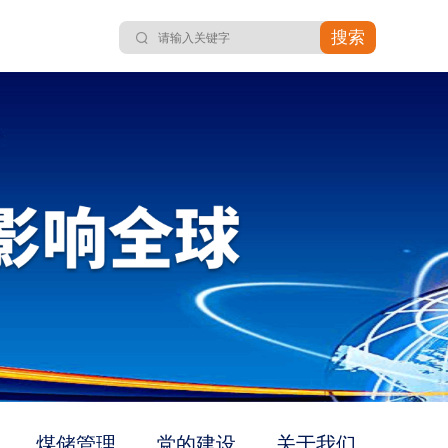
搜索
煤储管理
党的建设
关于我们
========
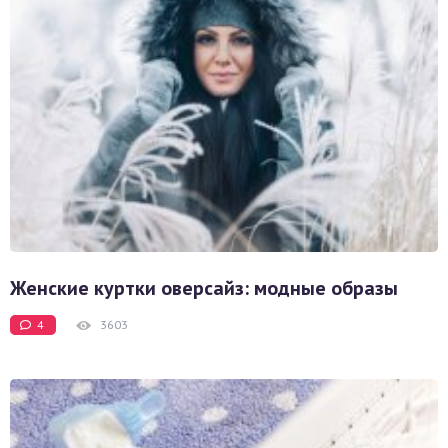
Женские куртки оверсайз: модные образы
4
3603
========
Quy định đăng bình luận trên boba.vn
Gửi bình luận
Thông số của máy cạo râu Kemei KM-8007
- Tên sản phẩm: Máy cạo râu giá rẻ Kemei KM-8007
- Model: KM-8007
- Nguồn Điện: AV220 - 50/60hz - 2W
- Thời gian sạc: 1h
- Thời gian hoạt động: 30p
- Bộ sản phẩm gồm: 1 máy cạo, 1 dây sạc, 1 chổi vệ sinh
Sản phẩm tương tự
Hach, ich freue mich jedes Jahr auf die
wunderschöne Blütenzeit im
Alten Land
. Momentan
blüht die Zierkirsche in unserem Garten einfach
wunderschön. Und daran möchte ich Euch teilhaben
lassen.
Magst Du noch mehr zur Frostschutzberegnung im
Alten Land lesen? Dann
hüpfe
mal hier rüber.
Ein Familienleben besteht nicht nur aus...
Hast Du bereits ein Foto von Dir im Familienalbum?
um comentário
========
EXERCISE INSTRUCTIONS:
Look back at the entries above. Retype the line with "Alten Land lesen? Dann", the line with "um comentário", and all lines in between.

REPLY TO THE TASK:
Alten Land lesen? Dann
hüpfe
mal hier rüber.
Ein Familienleben besteht nicht nur aus...
Hast Du bereits ein Foto von Dir im Familienalbum?
um comentário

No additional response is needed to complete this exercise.